> Task to carry out: Exact reproduction of the data is required, with images excluded.

> Supplied data:

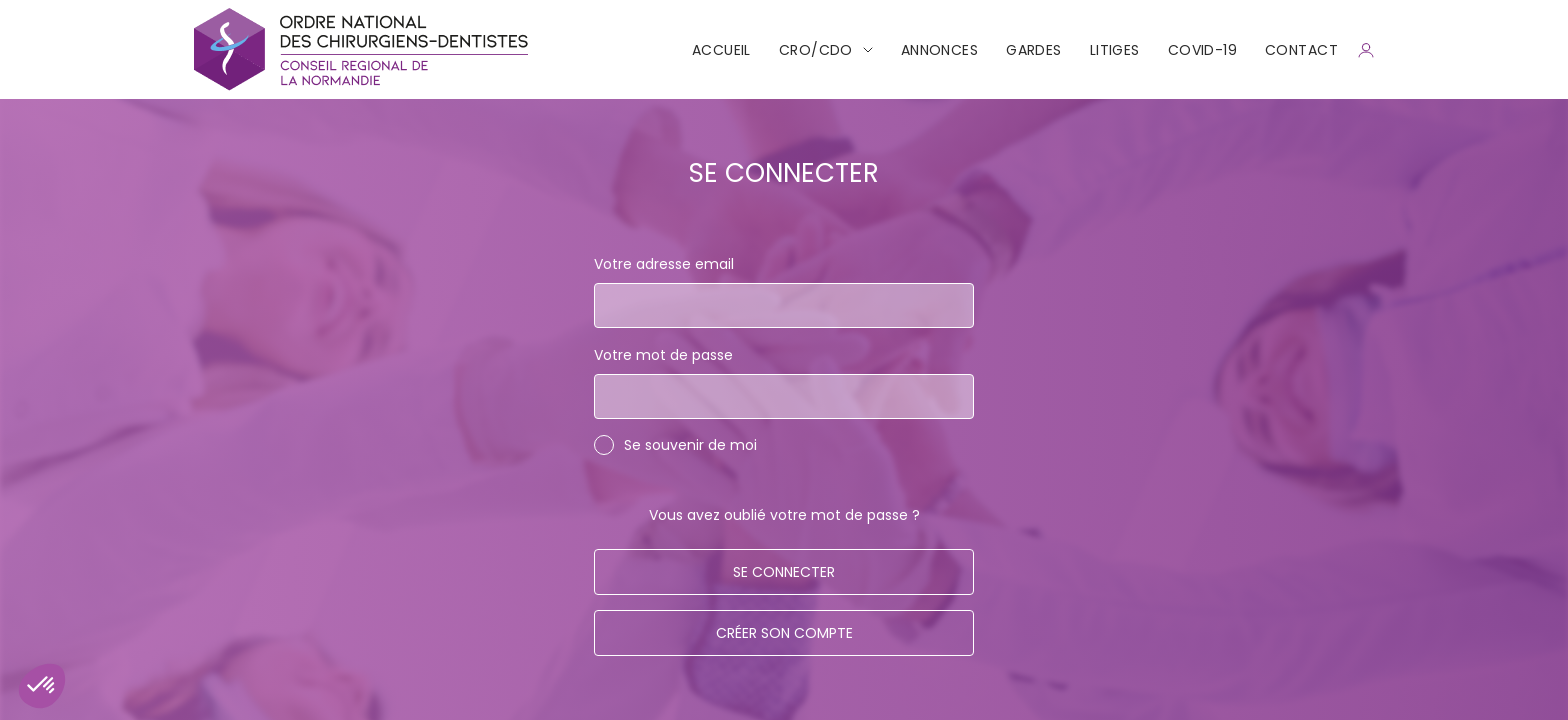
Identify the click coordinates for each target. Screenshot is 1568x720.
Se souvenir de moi (690, 445)
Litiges (1115, 50)
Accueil (721, 50)
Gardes (1034, 50)
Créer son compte (784, 633)
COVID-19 (1202, 50)
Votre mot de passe (663, 355)
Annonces (939, 50)
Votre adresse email (664, 264)
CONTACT (1301, 50)
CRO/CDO (816, 50)
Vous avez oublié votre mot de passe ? (784, 515)
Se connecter (784, 572)
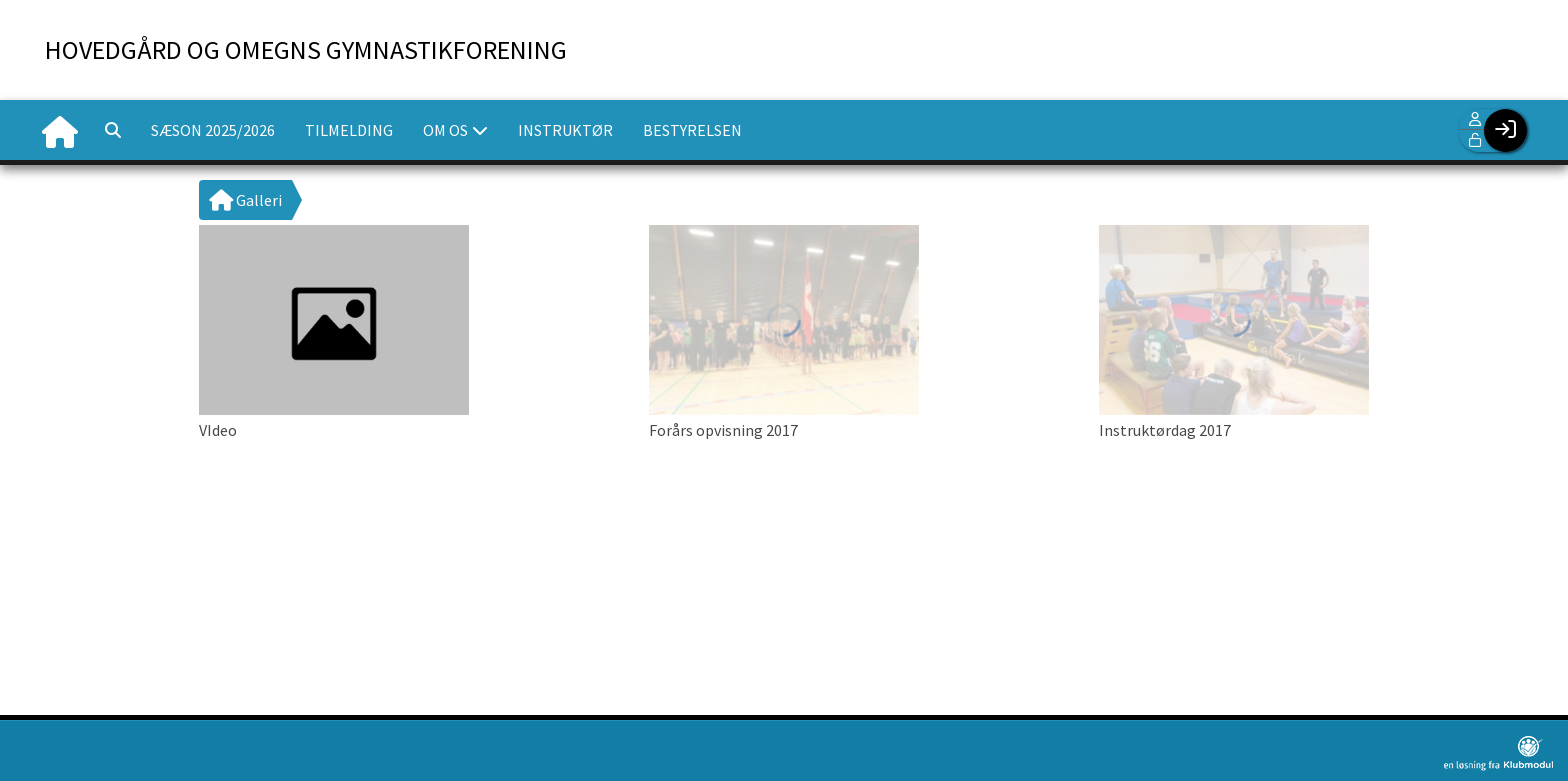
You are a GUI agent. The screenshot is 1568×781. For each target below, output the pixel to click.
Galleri (245, 200)
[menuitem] (60, 130)
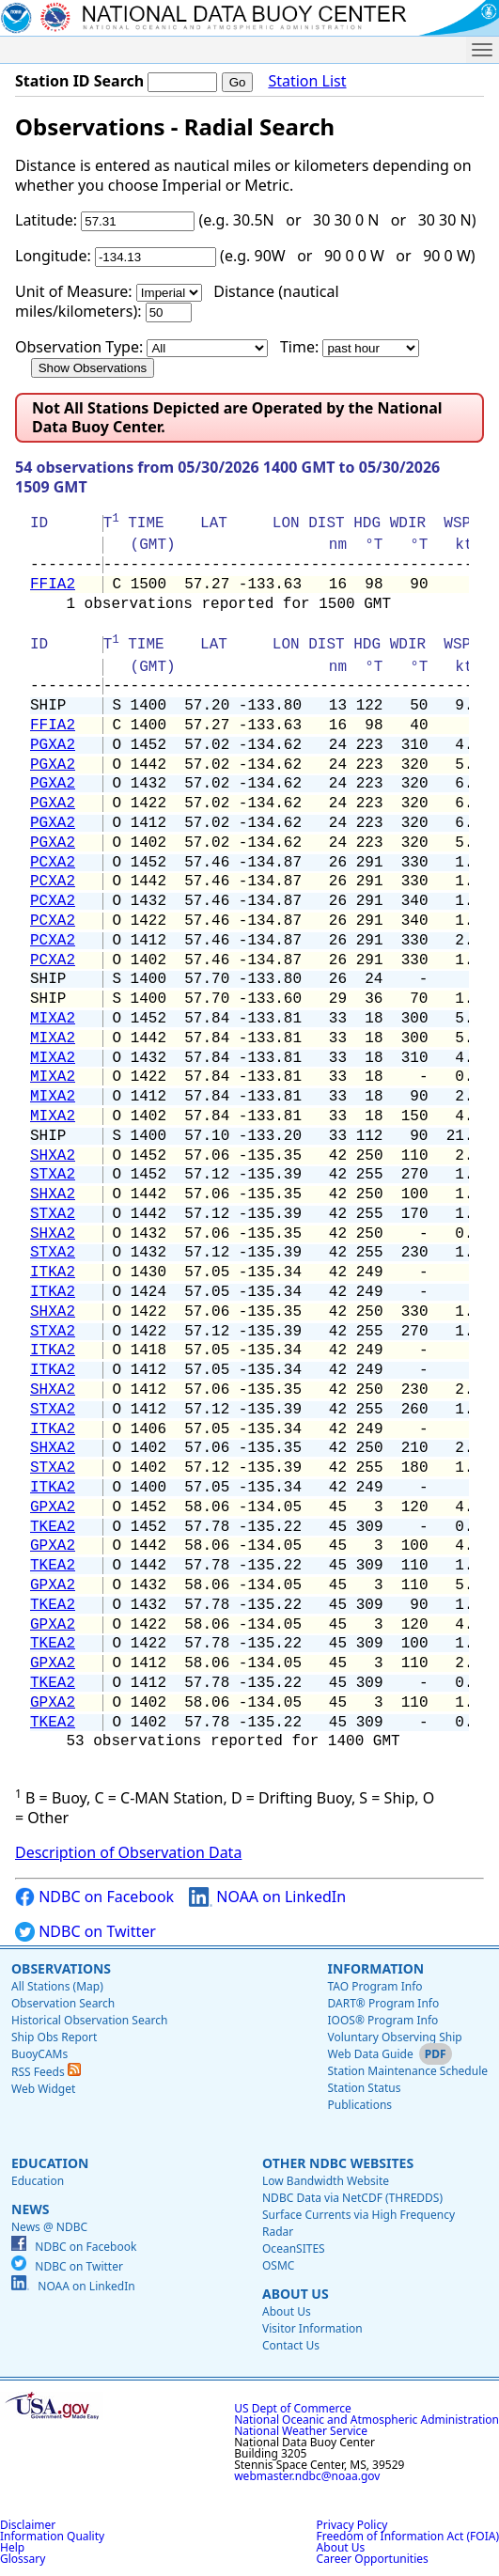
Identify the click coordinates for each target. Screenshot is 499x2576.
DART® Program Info (383, 2003)
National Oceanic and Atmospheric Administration (366, 2420)
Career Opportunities (373, 2559)
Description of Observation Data (128, 1852)
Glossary (22, 2559)
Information (375, 1968)
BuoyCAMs (39, 2054)
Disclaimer (27, 2525)
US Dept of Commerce (292, 2408)
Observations (61, 1968)
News (30, 2209)
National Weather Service (300, 2431)
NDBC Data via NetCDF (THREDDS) (352, 2198)
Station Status (363, 2088)
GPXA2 (52, 1507)
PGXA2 (52, 745)
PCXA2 (52, 862)
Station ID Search (79, 80)
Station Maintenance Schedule (407, 2071)
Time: (299, 346)
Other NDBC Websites (337, 2163)
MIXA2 (52, 1018)
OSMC (278, 2265)
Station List (307, 81)
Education (49, 2163)
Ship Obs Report (54, 2037)
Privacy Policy (352, 2525)
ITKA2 (52, 1272)
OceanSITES (293, 2248)
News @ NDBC (49, 2227)
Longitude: (53, 255)
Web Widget (43, 2089)
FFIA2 (52, 584)
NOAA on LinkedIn (267, 1897)
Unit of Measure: (74, 291)
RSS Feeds (46, 2072)
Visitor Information (312, 2328)
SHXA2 (52, 1156)
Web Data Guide (370, 2054)
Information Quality (52, 2536)
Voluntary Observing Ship (394, 2037)
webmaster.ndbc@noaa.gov (307, 2476)
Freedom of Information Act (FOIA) (408, 2536)
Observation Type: (79, 346)
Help (12, 2547)
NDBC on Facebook (94, 1897)
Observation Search (63, 2003)
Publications (359, 2105)
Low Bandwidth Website (325, 2181)
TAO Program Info (374, 1986)
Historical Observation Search (89, 2020)
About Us (295, 2294)
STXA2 (52, 1174)
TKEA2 (52, 1527)
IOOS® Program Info (382, 2020)
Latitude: (46, 220)
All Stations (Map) (57, 1986)
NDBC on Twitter (85, 1932)
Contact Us (291, 2345)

> Output for this task:
Identify the click coordinates for each target. Screenshot is 1568x720.
Se souvenir de moi (690, 445)
Litiges (1115, 50)
Accueil (721, 50)
Gardes (1034, 50)
Créer son compte (784, 633)
COVID-19 (1202, 50)
Votre mot de passe (663, 355)
Annonces (939, 50)
Votre adresse email (664, 264)
CONTACT (1301, 50)
CRO/CDO (816, 50)
Vous avez oublié votre mot de passe ? (784, 515)
Se connecter (784, 572)
You are a GUI agent. The screenshot is 1568×781. For each target below, output the pixel to click.
Galleri (245, 200)
[menuitem] (60, 130)
Identify the click coordinates for each target. Screenshot is 499x2576.
DART® Program Info (383, 2003)
National Oceanic and Atmospheric Administration (366, 2420)
Career Opportunities (373, 2559)
Description of Observation Data (128, 1852)
Glossary (22, 2559)
Information (375, 1968)
BuoyCAMs (39, 2054)
Disclaimer (27, 2525)
US Dept of Commerce (292, 2408)
Observations (61, 1968)
News (30, 2209)
National Weather Service (300, 2431)
NDBC Data via NetCDF (THREDDS) (352, 2198)
Station Status (363, 2088)
GPXA2 (52, 1507)
PGXA2 (52, 745)
PCXA2 (52, 862)
Station ID Search (79, 80)
Station Maintenance Schedule (407, 2071)
Time: (299, 346)
Other NDBC Websites (337, 2163)
MIXA2 (52, 1018)
OSMC (278, 2265)
Station List (307, 81)
Education (49, 2163)
Ship Obs Report (54, 2037)
Privacy Policy (352, 2525)
ITKA2 (52, 1272)
OceanSITES (293, 2248)
News @ NDBC (49, 2227)
Longitude: (53, 255)
Web Widget (43, 2089)
FFIA2 (52, 584)
NOAA on LinkedIn (267, 1897)
Unit of Measure: (74, 291)
RSS Feeds (46, 2072)
Visitor Information (312, 2328)
SHXA2 (52, 1156)
Web Data Guide (370, 2054)
Information Quality (52, 2536)
Voluntary Observing Ship (394, 2037)
webmaster.ndbc@noaa.gov (307, 2476)
Freedom of Information Act (FOIA) (408, 2536)
Observation Type: (79, 346)
Help (12, 2547)
NDBC on Facebook (94, 1897)
Observation Search (63, 2003)
Publications (359, 2105)
Low Bandwidth Website (325, 2181)
TAO Program Info (374, 1986)
Historical Observation Search (89, 2020)
About Us (295, 2294)
STXA2 (52, 1174)
TKEA2 (52, 1527)
IOOS® Program Info (382, 2020)
Latitude: (46, 220)
All Stations (Map) (57, 1986)
NDBC on Twitter (85, 1932)
Contact Us (291, 2345)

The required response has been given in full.